The Osborne Brothers, Sonny (October 29, 1937 – October 24, 2021) and Bobby (born December 7, 1931), were an influential and popular bluegrass act during the 1960s and 1970s and until Sonny retired in 2005. They are probably best known for their No. 33 1967 country hit song, "Rocky Top", written by Felice and Boudleaux Bryant and named after a Tennessee location.

Biography
The Osbornes were born in Roark, Kentucky, on Jack's Creek, but they moved to Hyden, after their house burned down. They then moved near Dayton, Ohio, where they grew up and performed as entertainers in southwestern Ohio. In 1952, during the Korean War, Bobby was drafted and served in the United States Marine Corps. Sonny went to work with the "Father of Bluegrass Music" Bill Monroe. Following Bobby's discharge, the Osbornes teamed up with Jimmy Martin, performing at radio stations WROL in Knoxville, Tennessee and WJR in Detroit, Michigan. At their only session together, on November 16, 1954, the Osbornes and Martin recorded six songs for RCA Victor. In late 1955, the Osbornes left Martin and moved to Wheeling, West Virginia, where they performed on WWVA Jamboree until Christmas, together with Charlie Bailey. They returned to Dayton in early 1956 playing the local clubs with guitarist Enos Johnson. When Johnson left, the Osbornes added guitarist Red Allen and fiddler Art Stamper to form a new group.

The Osborne Brothers and Red Allen (under the pseudonym Stanley Alpine) recorded for Gateway Records in February or March 1956 cutting eight instrumentals. In the spring of 1956, Tommy Sutton, a local disc jockey, helped the Osborne Brothers get a recording contract with MGM Records. The new group, with the Osbornes on banjo and mandolin, Allen on guitar, Ernie Newton on bass, Tommy Jackson and Art Stamper on fiddles, made their MGM recording debut on July 1, 1956. Their first released 45 RPM single for MGM containing "Ruby Are You Mad" became a huge success and led to the Osbornes being signed on as regular members of the WWVA Jamboree in October 1956. The "Jamboree version" of the group comprised Ricky Russell on dobro, Johnny Dacus on fiddle and Ray Anderson on bass. "Ruby Are You Mad" marks the first time twin banjos were used on a bluegrass recording. On October 17, 1957, at their third session for MGM, the Osbornes, always experimenting with their sound, added a dobro and drums, also for the first time on a bluegrass recording. In April 1958, Red Allen, who was the last musician to receive billing next to the Osborne Brothers, left the group.

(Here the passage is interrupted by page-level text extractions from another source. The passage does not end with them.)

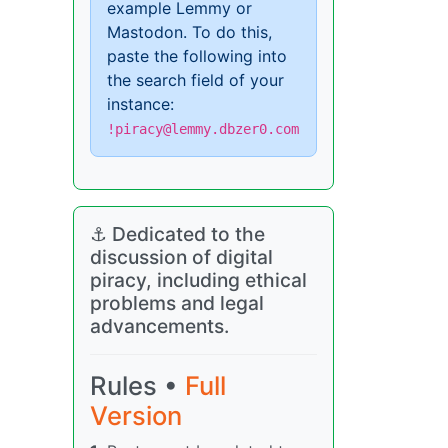
example Lemmy or
Mastodon. To do this,
paste the following into
the search field of your
instance:
!piracy@lemmy.dbzer0.com
⚓ Dedicated to the
discussion of digital
piracy, including ethical
problems and legal
advancements.
Rules •
Full
Version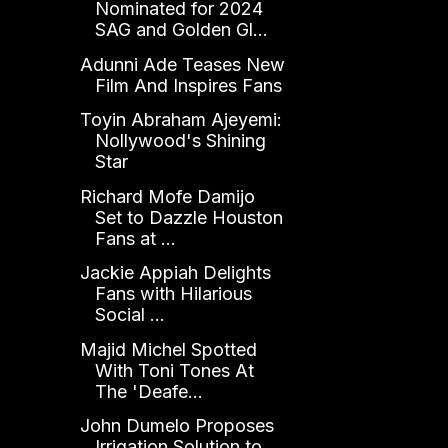
Nominated for 2024
SAG and Golden Gl...
Adunni Ade Teases New
Film And Inspires Fans
Toyin Abraham Ajeyemi:
Nollywood's Shining
Star
Richard Mofe Damijo
Set to Dazzle Houston
Fans at ...
Jackie Appiah Delights
Fans with Hilarious
Social ...
Majid Michel Spotted
With Toni Tones At
The 'Deafe...
John Dumelo Proposes
Irrigation Solution to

Upon their breaking into the bluegrass scene, the Osborne Brothers quickly became known for their virtuoso instrumentation and tight, melodic vocal harmonies. They first made the country chart in 1958 with "Once More", performing as a trio with Red Allen. The song featured a novel inverted stacked harmony. Bobby sang the lead line highest, with Sonny singing baritone, and the third singer (Red Allen) singing tenor as the lowest part. This made Bobby's distinctive voice the lead, and the third voice was somewhat interchangeable. As a result, they could hire others guitarist and singers without changing the overall sound. The "high lead" vocal trio became their signature, and they used to great effect in the country market with songs like "Blame Me", "Sweethearts Again", and a remake of the Carter Family's "Fair and Tender Ladies".

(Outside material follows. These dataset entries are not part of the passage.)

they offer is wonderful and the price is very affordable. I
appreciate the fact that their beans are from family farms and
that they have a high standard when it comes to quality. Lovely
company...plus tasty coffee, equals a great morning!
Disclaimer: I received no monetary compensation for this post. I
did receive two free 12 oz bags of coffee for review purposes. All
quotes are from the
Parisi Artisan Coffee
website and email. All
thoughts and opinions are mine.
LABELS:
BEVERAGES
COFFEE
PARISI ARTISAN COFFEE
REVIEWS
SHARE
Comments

During the 1960s, the Osbornes caused minor controversy among Bluegrass music purists by incorporating electronic and percussion instruments in their live acts and studio work. In 1960 they became the first bluegrass group to play on a college campus, performing at Antioch College. In 1963 they signed with Decca Records. On August 8, 1964, the Osborne Brothers were inducted as members of the Grand Ole Opry.

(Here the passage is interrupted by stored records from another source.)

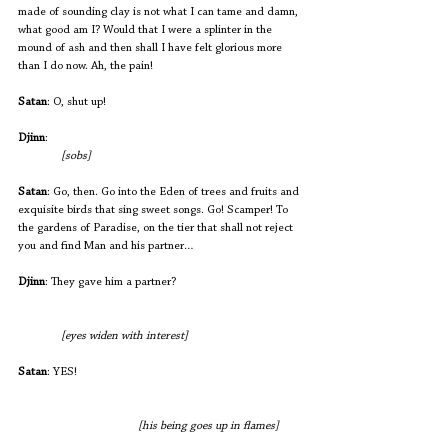
made of sounding clay is not what I can tame and damn, 
what good am I? Would that I were a splinter in the 
mound of ash and then shall I have felt glorious more 
than I do now. Ah, the pain!
Satan
: O, shut up!
Djinn
:                                                            		
 [sobs]
Satan
: Go, then. Go into the Eden of trees and fruits and 
exquisite birds that sing sweet songs. Go! Scamper! To 
the gardens of Paradise, on the tier that shall not reject 
you and find Man and his partner…
Djinn
: They gave him a partner? 
 [eyes widen with interest]
Satan
: YES! 
[his being goes up in flames]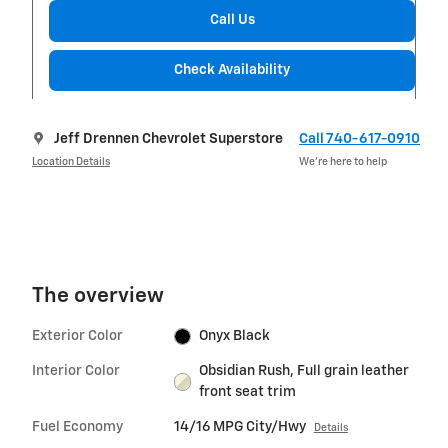
Call Us
Check Availability
Jeff Drennen Chevrolet Superstore
Call 740-617-0910
Location Details
We’re here to help
The overview
Exterior Color
Onyx Black
Interior Color
Obsidian Rush, Full grain leather
front seat trim
Fuel Economy
14/16 MPG City/Hwy
Details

The Osborne Brothers recorded their hit “Rocky Top” in November 1967. Released on December 25, 1967, it sold 85,000 copies in only two weeks, and was named an official Tennessee state song in 1982. In 1973 the Osborne Brothers became the first bluegrass group to perform at the White House.

In 1994, The Osborne Brothers were inducted into the International Bluegrass Music Association's Hall of Honor.

Hits
Their song "Ruby Are You Mad" came in 1956 after signing with MGM Records (1956) and began a string of hits through 1986. Among them were "Once More" (1958), "Up This Hill & Down" (1965), "Making Plans" (1965), "Rocky Top" (1967), "Tennessee Hound Dog" (1969), and "Midnight Flyer" (1972). The Osborne Brothers' final chart appearance came in late 1986 with a new version of "Rocky Top".

Current status
Bobby continues to perform with his band Rocky Top X-press, which includes two of his three sons. They performed May 31, 2013, at the rededication marking new ownership of The Gatlinburg Inn, where Boudleaux and Felice Bryant wrote "Rocky Top," and the couple's sons, Dane and Del Bryant, were on hand.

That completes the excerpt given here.